The focus today is on a White House meeting between President Obama and House Republican leaders aimed at trying to find an opening for ending the shutdown. One proposal from House Budget Chairman Paul Ryan (R-WI) will certainly be part of the discussion. Ryan’s plan calls for a six-week, $118 billion debt limit increase with dollar-for-dollar budget cuts. Before the increase is approved, however, both the House and Senate would have to agree to overhaul the tax code and entitlement programs during those six weeks and pass them, along with a long-term debt limit increase, when the six-week period expires. Finally, it would have some enforcing trigger, although the specifics were not announced, nor were the specifics of the cuts Ryan is seeking. It appears to be a similar proposal to previous ones that the Democrats have already rejected and it doesn’t specifically address the government shutdown.  But it does signal that the GOP has finally shifted away from defunding the health reform law to broader fiscal issues.
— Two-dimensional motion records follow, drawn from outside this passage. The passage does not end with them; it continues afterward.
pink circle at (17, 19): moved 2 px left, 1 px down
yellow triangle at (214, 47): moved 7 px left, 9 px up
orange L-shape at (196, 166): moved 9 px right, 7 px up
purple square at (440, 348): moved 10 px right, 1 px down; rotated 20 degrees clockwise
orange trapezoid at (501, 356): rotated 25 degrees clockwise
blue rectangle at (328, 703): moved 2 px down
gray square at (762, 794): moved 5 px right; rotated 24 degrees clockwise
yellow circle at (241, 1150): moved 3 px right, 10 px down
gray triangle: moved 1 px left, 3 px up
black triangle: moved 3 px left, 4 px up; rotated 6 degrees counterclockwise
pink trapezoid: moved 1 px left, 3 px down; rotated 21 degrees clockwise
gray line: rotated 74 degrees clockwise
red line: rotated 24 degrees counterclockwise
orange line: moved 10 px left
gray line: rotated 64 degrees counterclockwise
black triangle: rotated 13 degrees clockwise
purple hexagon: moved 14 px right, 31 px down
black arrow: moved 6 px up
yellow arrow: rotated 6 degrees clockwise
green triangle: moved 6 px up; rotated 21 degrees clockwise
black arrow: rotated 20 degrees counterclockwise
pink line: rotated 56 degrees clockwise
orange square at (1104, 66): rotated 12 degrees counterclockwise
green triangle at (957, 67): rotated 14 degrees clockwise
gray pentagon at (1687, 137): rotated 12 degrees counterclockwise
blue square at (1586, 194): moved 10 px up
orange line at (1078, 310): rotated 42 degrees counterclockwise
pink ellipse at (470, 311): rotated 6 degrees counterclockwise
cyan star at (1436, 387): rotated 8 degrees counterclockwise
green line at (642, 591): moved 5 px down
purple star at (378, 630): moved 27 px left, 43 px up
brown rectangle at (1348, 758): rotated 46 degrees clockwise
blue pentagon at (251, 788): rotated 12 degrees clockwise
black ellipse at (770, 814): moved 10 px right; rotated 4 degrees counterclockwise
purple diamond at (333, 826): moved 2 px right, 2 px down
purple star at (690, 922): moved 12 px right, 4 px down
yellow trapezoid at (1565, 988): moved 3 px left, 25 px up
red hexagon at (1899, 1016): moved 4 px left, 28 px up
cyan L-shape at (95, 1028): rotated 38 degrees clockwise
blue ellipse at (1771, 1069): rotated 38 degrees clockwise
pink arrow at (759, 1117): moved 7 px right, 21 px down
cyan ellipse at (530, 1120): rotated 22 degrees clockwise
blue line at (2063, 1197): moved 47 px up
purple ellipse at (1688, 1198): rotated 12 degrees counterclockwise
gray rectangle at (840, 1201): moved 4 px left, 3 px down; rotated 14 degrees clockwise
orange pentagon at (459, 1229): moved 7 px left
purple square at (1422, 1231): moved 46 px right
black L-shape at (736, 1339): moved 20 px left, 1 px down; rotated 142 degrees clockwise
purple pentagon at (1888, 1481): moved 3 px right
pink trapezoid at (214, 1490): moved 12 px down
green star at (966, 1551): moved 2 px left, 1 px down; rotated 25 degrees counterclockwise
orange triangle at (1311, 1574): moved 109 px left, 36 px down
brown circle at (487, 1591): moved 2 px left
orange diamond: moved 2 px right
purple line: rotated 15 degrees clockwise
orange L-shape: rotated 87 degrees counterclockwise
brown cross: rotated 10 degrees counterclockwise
The Ryan proposal seems to a starting point for discussions that will take place with President Obama today, but the ultimate outcome is still uncertain. Even if everyone comes to some agreement to this short-term debt limit increase in exchange for reopening government, it seems unlikely that lawmakers can resolved their differences on tax and entitlement issues in just six weeks. And if the “enforcing trigger” is anything like what happened with sequestration, then we may be facing more pain before this is all over.